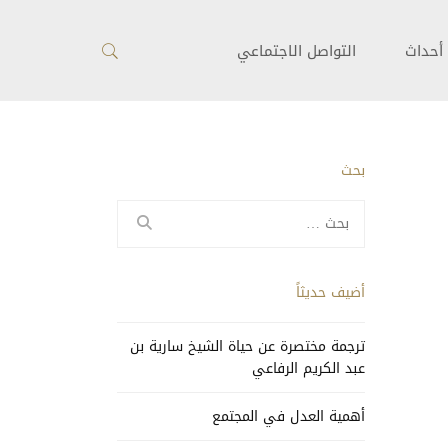
أحداث
التواصل الاجتماعي
بحث
البحث
عن:
أضيف حديثاً
ترجمة مختصرة عن حياة الشيخ سارية بن
عبد الكريم الرفاعي
أهمية العدل في المجتمع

------------------------------------------------

= EXERCISE PROMPT =
Print the whole listing above once more, word for word, without its pictures.

= THE ANSWER =
أحداث
التواصل الاجتماعي
بحث
البحث
عن:
أضيف حديثاً
ترجمة مختصرة عن حياة الشيخ سارية بن
عبد الكريم الرفاعي
أهمية العدل في المجتمع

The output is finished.